*ACTIVITY*
Take the records below and set down exactly the lines from the one with "Commenter avatars come from" to the one with "cipzárral zárható crossbody táska", ends included; do not copy the pictures.

(Collected data entries)
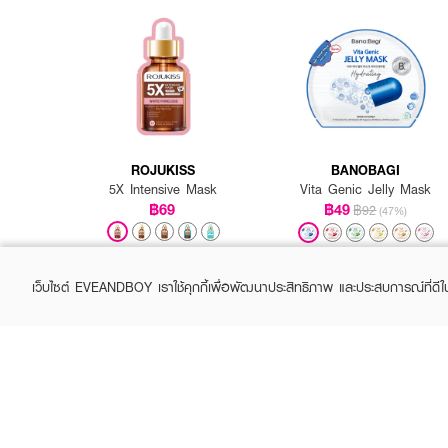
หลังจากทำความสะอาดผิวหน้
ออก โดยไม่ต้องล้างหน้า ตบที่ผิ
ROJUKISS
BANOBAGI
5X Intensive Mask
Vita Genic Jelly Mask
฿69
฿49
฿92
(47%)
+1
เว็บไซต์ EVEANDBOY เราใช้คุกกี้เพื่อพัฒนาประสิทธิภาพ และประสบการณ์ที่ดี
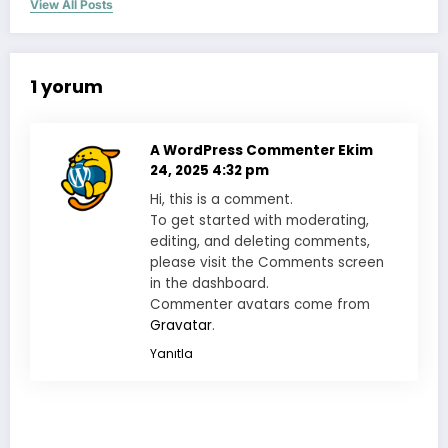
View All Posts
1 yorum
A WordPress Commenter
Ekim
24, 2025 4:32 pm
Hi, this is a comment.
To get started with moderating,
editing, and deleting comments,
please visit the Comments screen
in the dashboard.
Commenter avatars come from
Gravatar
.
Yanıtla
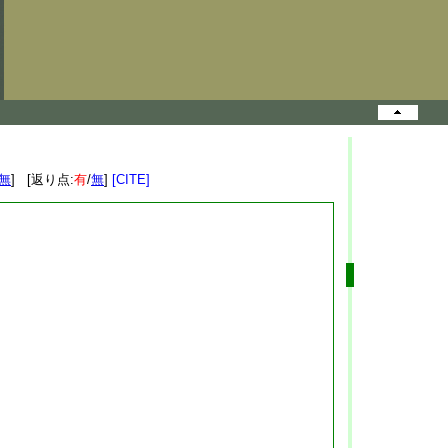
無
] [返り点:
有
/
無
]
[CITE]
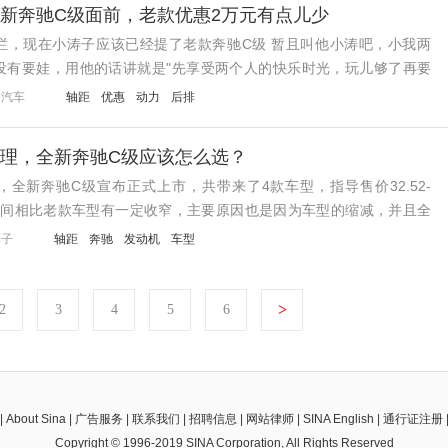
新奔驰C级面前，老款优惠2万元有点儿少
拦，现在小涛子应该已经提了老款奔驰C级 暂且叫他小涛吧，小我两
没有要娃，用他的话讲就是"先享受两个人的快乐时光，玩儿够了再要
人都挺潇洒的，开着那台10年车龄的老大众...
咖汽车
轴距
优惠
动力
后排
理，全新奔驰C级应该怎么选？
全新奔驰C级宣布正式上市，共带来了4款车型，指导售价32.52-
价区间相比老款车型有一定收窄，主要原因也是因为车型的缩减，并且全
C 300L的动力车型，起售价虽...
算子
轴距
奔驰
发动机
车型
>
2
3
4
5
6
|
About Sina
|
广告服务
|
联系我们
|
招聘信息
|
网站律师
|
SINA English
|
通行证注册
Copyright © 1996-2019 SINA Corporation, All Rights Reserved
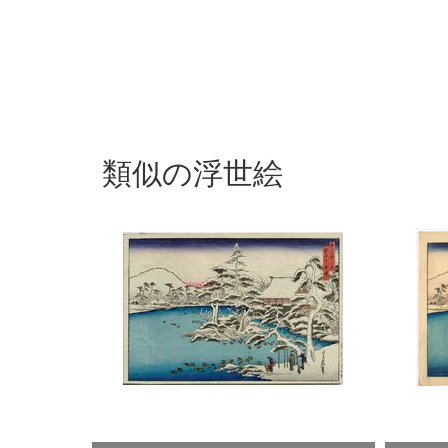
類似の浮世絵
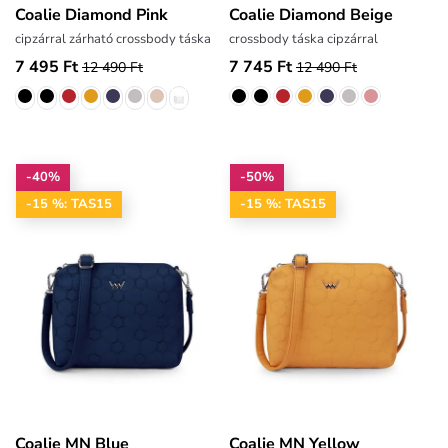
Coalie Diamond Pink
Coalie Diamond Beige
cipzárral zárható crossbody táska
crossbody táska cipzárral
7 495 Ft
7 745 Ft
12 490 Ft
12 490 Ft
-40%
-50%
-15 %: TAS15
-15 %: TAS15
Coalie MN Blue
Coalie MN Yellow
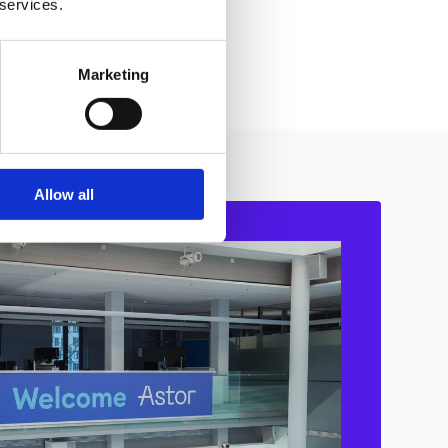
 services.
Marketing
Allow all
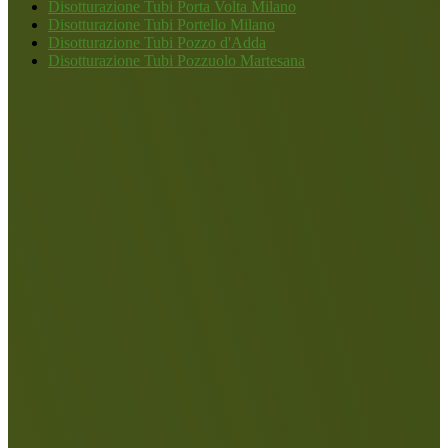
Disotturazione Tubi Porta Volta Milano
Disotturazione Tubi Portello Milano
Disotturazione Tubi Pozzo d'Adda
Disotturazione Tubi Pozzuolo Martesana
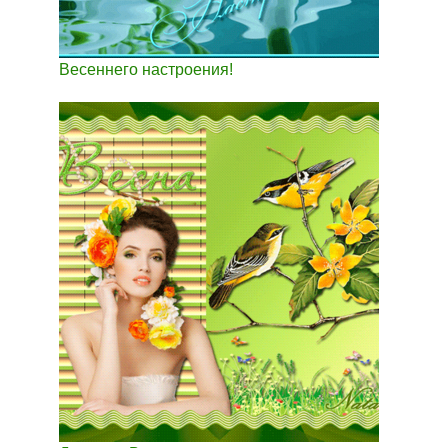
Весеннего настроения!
* * *
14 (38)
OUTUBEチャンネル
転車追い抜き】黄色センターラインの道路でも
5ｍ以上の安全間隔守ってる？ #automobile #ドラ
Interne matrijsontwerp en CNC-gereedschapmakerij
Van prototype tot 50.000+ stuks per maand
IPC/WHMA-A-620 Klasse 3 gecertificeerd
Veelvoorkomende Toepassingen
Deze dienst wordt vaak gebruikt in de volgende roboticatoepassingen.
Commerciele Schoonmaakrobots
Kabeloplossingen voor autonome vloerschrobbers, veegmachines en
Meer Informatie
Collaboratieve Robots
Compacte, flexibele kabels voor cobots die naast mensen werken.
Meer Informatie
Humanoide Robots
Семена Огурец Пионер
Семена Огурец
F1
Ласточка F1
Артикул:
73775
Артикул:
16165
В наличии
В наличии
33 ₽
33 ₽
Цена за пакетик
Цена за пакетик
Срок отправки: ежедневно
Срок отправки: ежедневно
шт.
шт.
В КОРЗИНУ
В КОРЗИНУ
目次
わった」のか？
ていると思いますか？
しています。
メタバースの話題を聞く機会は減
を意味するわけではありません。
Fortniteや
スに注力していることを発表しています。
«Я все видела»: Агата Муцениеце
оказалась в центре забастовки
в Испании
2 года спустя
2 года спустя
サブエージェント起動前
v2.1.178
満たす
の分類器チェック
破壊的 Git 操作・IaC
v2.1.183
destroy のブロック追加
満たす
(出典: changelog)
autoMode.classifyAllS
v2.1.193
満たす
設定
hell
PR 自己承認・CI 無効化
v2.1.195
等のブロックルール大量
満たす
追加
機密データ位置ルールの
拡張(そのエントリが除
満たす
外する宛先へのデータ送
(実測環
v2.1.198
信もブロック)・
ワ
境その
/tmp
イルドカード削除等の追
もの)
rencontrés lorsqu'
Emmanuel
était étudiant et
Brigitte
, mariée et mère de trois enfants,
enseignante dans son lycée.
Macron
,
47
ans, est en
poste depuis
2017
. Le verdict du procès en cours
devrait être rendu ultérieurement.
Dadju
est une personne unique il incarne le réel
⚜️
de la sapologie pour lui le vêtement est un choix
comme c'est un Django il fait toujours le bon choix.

*EXERCISE OUTPUT*
Commenter avatars come from
Gravatar
.
Yanıtla
無
] [返り点:
有
/
無
]
[CITE]
新奔驰C级面前，老款优惠2万元有点儿少
拦，现在小涛子应该已经提了老款奔驰C级 暂且叫他小涛吧，小我两
没有要娃，用他的话讲就是"先享受两个人的快乐时光，玩儿够了再要
人都挺潇洒的，开着那台10年车龄的老大众...
咖汽车
轴距
优惠
动力
后排
理，全新奔驰C级应该怎么选？
全新奔驰C级宣布正式上市，共带来了4款车型，指导售价32.52-
价区间相比老款车型有一定收窄，主要原因也是因为车型的缩减，并且全
C 300L的动力车型，起售价虽...
算子
轴距
奔驰
发动机
车型
>
2
3
4
5
6
|
About Sina
|
广告服务
|
联系我们
|
招聘信息
|
网站律师
|
SINA English
|
通行证注册
Copyright © 1996-2019 SINA Corporation, All Rights Reserved
類似の浮世絵
Coalie Diamond Pink
Coalie Diamond Beige
cipzárral zárható crossbody táska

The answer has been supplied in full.